→ What is needed: Take the material below and output exactly the run of lines from the one containing "Whether you’re an" down to the one containing "it stand out", with both included.

→ Record extracts:
Segment Open
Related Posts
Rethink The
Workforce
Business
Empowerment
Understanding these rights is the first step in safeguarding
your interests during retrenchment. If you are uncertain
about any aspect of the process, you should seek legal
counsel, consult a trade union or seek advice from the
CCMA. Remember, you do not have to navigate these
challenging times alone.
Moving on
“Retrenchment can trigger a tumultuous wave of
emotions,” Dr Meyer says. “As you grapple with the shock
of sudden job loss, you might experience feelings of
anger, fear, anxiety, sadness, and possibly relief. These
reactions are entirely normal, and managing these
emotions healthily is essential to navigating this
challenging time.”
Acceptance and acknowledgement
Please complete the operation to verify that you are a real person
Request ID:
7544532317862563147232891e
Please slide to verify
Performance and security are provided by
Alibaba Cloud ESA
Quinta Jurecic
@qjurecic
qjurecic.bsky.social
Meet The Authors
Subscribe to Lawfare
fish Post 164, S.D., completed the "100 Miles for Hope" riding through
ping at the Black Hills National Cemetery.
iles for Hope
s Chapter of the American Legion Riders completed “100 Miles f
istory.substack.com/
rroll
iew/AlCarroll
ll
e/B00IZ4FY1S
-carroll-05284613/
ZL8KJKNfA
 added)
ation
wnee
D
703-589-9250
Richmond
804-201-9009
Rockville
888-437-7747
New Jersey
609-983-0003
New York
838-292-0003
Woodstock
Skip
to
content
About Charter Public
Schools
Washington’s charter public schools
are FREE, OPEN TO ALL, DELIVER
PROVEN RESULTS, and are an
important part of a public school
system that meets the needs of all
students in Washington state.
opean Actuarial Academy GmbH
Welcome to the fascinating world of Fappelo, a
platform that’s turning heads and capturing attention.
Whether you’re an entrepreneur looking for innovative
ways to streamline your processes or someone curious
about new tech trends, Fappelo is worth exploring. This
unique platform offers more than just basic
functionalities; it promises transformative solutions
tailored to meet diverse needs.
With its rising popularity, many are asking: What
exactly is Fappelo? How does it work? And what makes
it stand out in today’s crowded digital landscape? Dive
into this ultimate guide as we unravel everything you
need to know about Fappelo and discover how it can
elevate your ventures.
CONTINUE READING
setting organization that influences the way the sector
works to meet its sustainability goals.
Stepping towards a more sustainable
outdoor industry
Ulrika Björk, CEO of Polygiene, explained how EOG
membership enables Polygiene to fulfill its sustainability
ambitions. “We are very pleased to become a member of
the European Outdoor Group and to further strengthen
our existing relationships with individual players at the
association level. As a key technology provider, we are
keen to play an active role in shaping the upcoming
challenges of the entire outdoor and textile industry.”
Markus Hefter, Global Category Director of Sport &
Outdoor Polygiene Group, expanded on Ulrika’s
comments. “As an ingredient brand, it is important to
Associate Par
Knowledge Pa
Segment Closed
→ Output:
Whether you’re an entrepreneur looking for innovative
ways to streamline your processes or someone curious
about new tech trends, Fappelo is worth exploring. This
unique platform offers more than just basic
functionalities; it promises transformative solutions
tailored to meet diverse needs.
With its rising popularity, many are asking: What
exactly is Fappelo? How does it work? And what makes
it stand out in today’s crowded digital landscape? Dive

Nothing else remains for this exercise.